In 1975, U.Va. Students Convinced Congress to Reinvestigate the Kennedy Assassination

A decade after the assassination of President John F. Kennedy, a small group of University of Virginia students convinced Congress to reopen its investigation and determine if a conspiracy was behind the assassination.

In 1975, those students saw something remarkable: The Zapruder film in slow motion.

“When you slowed it down, you could see movement that typically you wouldn’t have necessarily picked up by watching it at its regular pace,” said Mike Holm, who was then a senior at UVa.

That movement was the president’s head jerking backwards as if he had been shot from the front. Lee Harvey Oswald was behind him.

“Just about everyone believed we would prove there was a conspiracy involving more than one gunman,” said Andy Purdy, another of the students, who was then a second-year law student at the university.

Purdy and Holm first showed the slowed-down film to members of the Virginia delegation to Congress. Then, over a year, they showed the film and circulated a legal brief they wrote to more than 200 other members of Congress.

They got a congressional committee to re-open the investigation, and Purdy was named to head up the investigation into the medical evidence.

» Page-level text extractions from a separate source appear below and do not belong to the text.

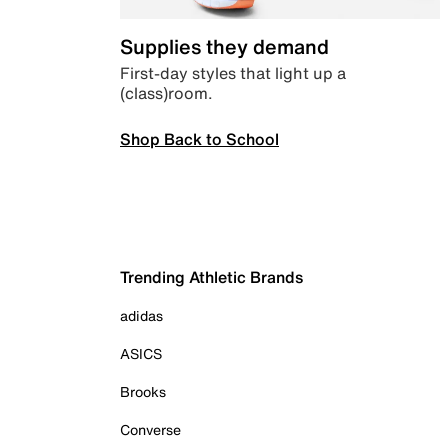
Supplies they demand
First-day styles that light up a
(class)room.
Shop Back to School
Trending Athletic Brands
adidas
ASICS
Brooks
Converse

“We created a panel of nine forensic pathologists,” Purdy said. “We went to the National Archives and investigated and looked, actually, at the autopsy photographs and X-rays. My colleagues and I interviewed all the doctors that were at Parkland Hospital treating the president.”

For more than two years they pored over the evidence, convinced that it would crack open the Warren Commission findings, which pointed to just Oswald.

In the end, their panel of experts agreed with the original findings.

“Eight of the nine forensic pathologists said they believed the shots came from the back, Purdy said. “They did not see evidence that there was more than one gunman whose bullets struck the president.”

The lone pathologist who disagreed said a shot did come from a second gunman in front but it went into the same bullet hole created by a previous shot from behind.

Holm and Purdy thought that was impossible.

“If you’re in the grassy knoll … how could you fire and miss?” Purdy said. “That’s a great shot.”

And what about the president’s head jerking backwards on the Zapruder film?

“You look at the film at normal speed, it’s more of an impact thing,” Purdy said. “When you look at it in slow motion it’s this whole, exaggerated kind of movement, and you say, ‘Oh, that had to come from the front,’ but when you’re looking at full speed and you talk to eight of the nine forensic pathologists who examined it, they say it came from the back.”

If it was a conspiracy, there is no evidence to prove it, but 50 years later, the conspiracy theories persist.

“People want to believe that these major tragedies that occurred in our history – President Kennedy, Bobby Kennedy, Martin Luther King – they want to believe that there is some greater purpose, some malevolent force that would have an impact on history rather than some arbitrary, semi-minor figure in life by himself changing the course of our history,” Purdy said.